DNA Copy-Number Segments¶
The
Copy_Number_segments
table contains one row per copy-number segment per TCGA aliquot.
Each TCGA aliquot is uniquely represented by a
TCGA barcode
of length 24, eg TCGA-04-1517-01A-01D-0533-01. (For more information on how TCGA barcodes
were created and how to “read” a TCGA barcode, click on the preceding link.)
Platform¶
DNA Copy-Number data was generated for the TCGA project using the Affymetrix GenomeWide Human SNP 6.0 Array.
Pipeline¶
DNA Copy-Number data was generated for the TCGA project at the
Broad Genome Characterization Center.
A DESCRIPTION.txt file is included with each data archive at the DCC describing the algorithms,
methods, and protocols used to produce the Level-1, Level-2, and Level-3 data.
ETL Details¶
Each Level-3 data archive contains 4 output files per sample assayed: two based on the hg18 reference, and two based on the hg19 reference.

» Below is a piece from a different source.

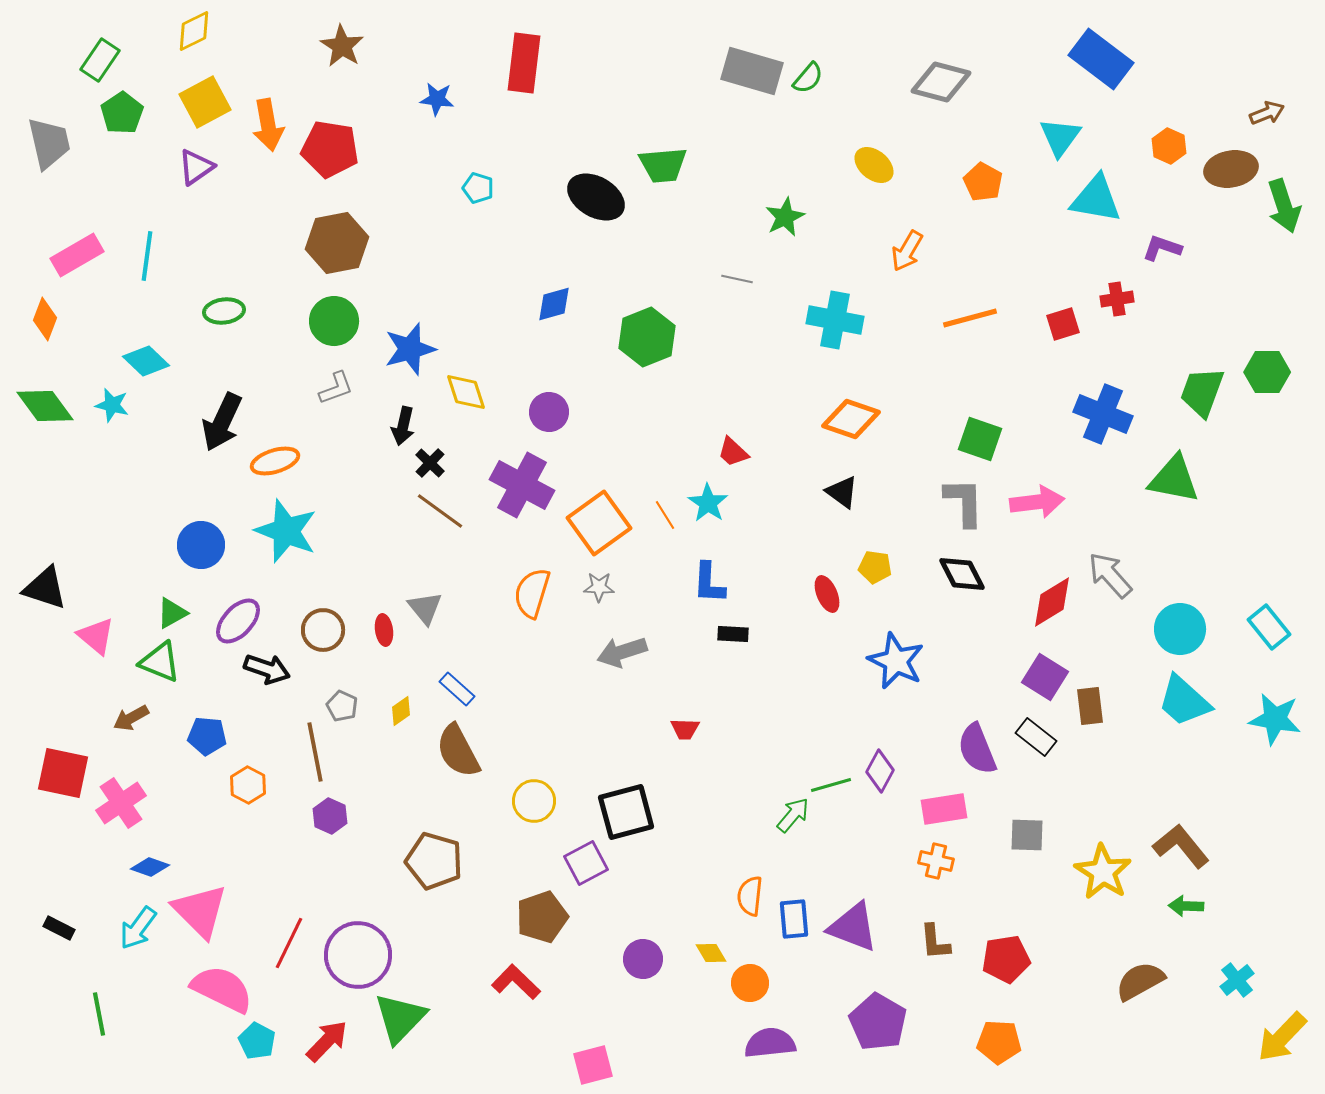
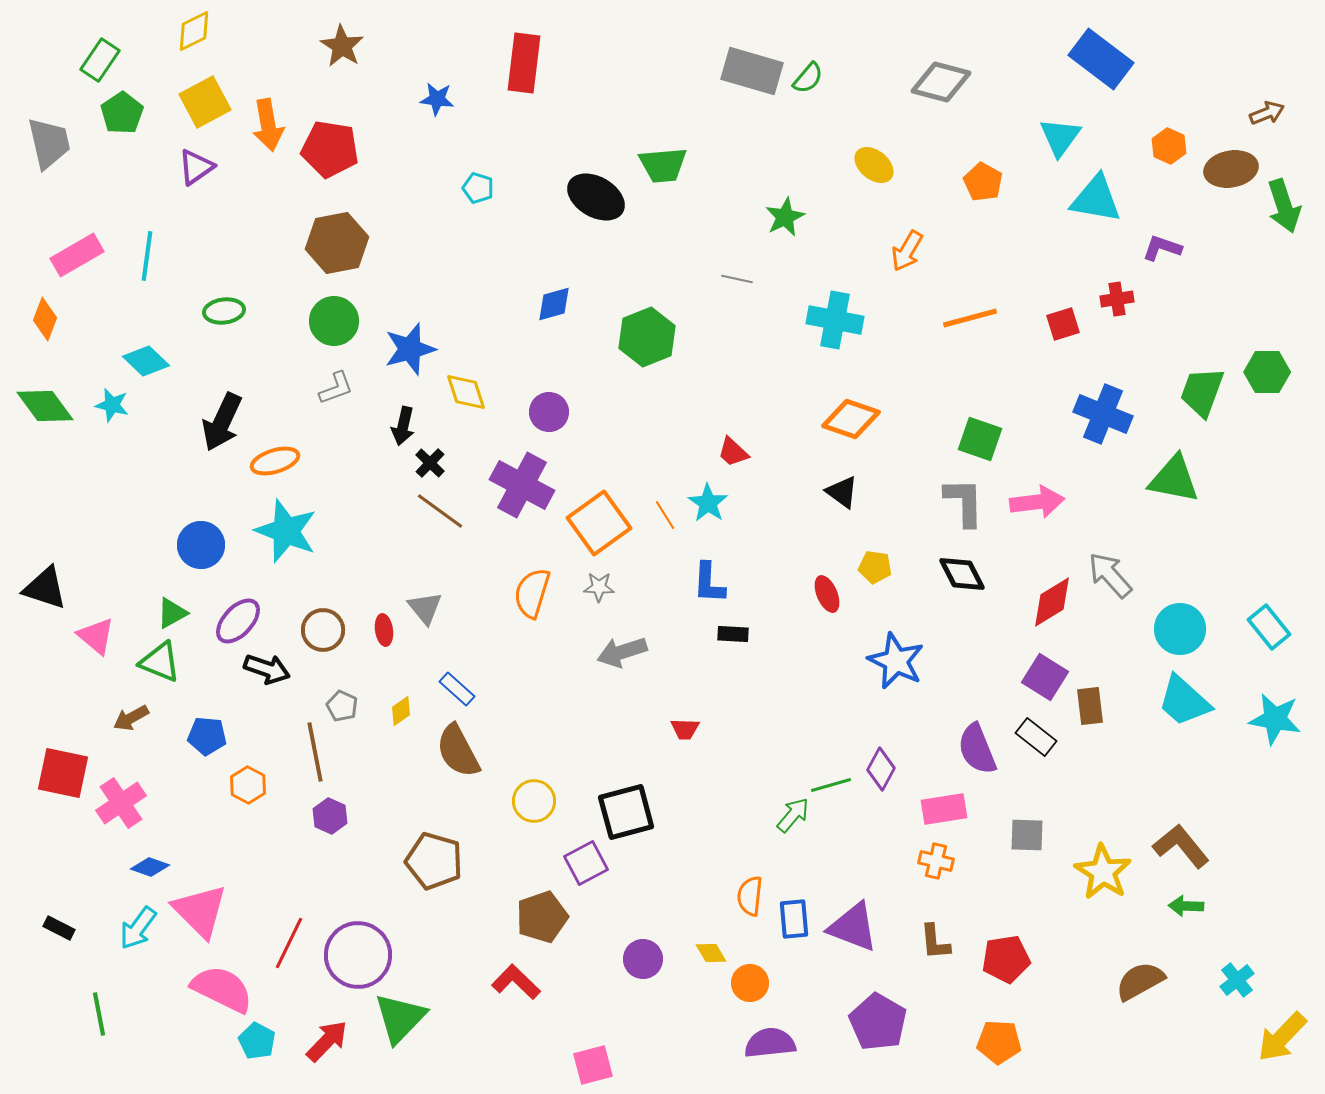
purple diamond at (880, 771): moved 1 px right, 2 px up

The BigQuery table is populated only with the files ending with nocnv\_hg19.seg.txt.
The num_probes and segment_mean fields in the raw files are sometimes represented using
Exponential Scientific Notation (eg 8.7E+07)
and were interpreted as integer or floating-point values respectively.
The mapping between TCGA aliquot barcodes and Level-3 data files was obtained from the SDRF file.